We’re going through his executive budget right now. It’s just heartbreaking to see the cuts that he has proposed, cuts to the most vulnerable New Yorkers. And yet this is a man who has received an Emmy, who wrote a book on leadership during a pandemic when our state has had more than forty thousand people lose their lives. It’s just gobsmacking.
He’s a master communicator, and it’s our job to make it very clear that there’s more to it than what you see on TV.
You and other socialists on the DSA slate ran what have been called “class struggle electoral campaigns,” which seek not just to win office but to build working-class power. What does the transition from a class-struggle campaign to a class-struggle legislator look like?
I think there is an inherent tension. The transition from the campaign to elected office is hard for us, because we did not grow up worshipping elected officials. They were the source of a lot of different emotions. Now to become one is quite surreal.
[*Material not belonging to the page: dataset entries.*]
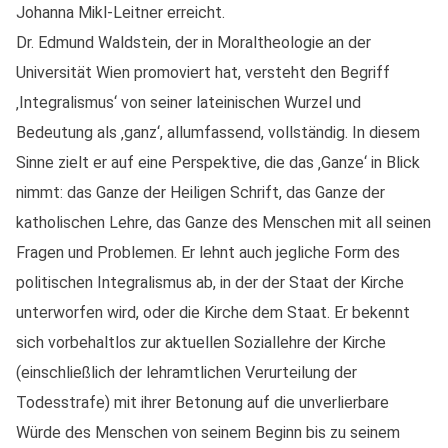
Johanna Mikl-Leitner erreicht.
Dr. Edmund Waldstein, der in Moraltheologie an der
Universität Wien promoviert hat, versteht den Begriff
‚Integralismus‘ von seiner lateinischen Wurzel und
Bedeutung als ‚ganz‘, allumfassend, vollständig. In diesem
Sinne zielt er auf eine Perspektive, die das ‚Ganze‘ in Blick
nimmt: das Ganze der Heiligen Schrift, das Ganze der
katholischen Lehre, das Ganze des Menschen mit all seinen
Fragen und Problemen. Er lehnt auch jegliche Form des
politischen Integralismus ab, in der der Staat der Kirche
unterworfen wird, oder die Kirche dem Staat. Er bekennt
sich vorbehaltlos zur aktuellen Soziallehre der Kirche
(einschließlich der lehramtlichen Verurteilung der
Todesstrafe) mit ihrer Betonung auf die unverlierbare
Würde des Menschen von seinem Beginn bis zu seinem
I think the way you bridge the gap between those two things is to ensure that you’re not just accountable to yourself. That’s what separates all the many politicians who have been far more talented and intelligent than me — the organization around them.
You go into that chamber, and the whole way it is set up is for you to bend to power. All of the incentives are for you to bend to power. And what will stop us from doing so is not some individual brilliance or anything about who we are as people. What will stop us from doing so is that we are members of what will soon become the largest socialist organization the United States has ever seen. The power of that organization is in our rank-and-file membership. Our relationship to power is built on a foundation of ordinary, working-class New Yorkers, not of individual political calculations.
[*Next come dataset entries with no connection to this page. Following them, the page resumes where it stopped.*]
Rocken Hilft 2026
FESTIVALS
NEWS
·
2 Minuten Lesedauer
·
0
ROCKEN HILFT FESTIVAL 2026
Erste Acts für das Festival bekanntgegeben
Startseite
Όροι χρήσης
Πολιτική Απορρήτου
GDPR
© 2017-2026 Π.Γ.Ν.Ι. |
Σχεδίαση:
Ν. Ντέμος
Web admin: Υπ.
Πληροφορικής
In conversations that I have in Albany, I tell people that you and I can have a conversation. But I want you to know that I’m not the president of DSA, where I can call someone and tell them not to do something. This is an organization that is democratic in every way. And I also make it very clear to them that I am exactly who I was when I ran this campaign. I have to stay true to those principles, not only because that’s who I am, but because that’s who put me in office.
It’s important, as we grow stronger as an organization, that we make it very clear that, when we talk about socialism, we’re talking about the extension of democracy past the ballot box. We are in our offices not for the advancement of our political career, but to redistribute whatever capital we can and to continue the political project of the organization.
That’s also why it’s so fantastic that we all endorsed the next round of city council candidates, because we have a fundamental understanding that it doesn’t end with us. There’s that phrase that “we are the ones we’ve been waiting for.” And yes, that’s true. But at the same time, there are far more of us that we’ve been waiting for and that we need to ensure can also come forward. Our project — dignity for all New Yorkers — cannot be successful unless we are fighting at every single juncture, at every single moment, on every single issue, and in every single ballot box.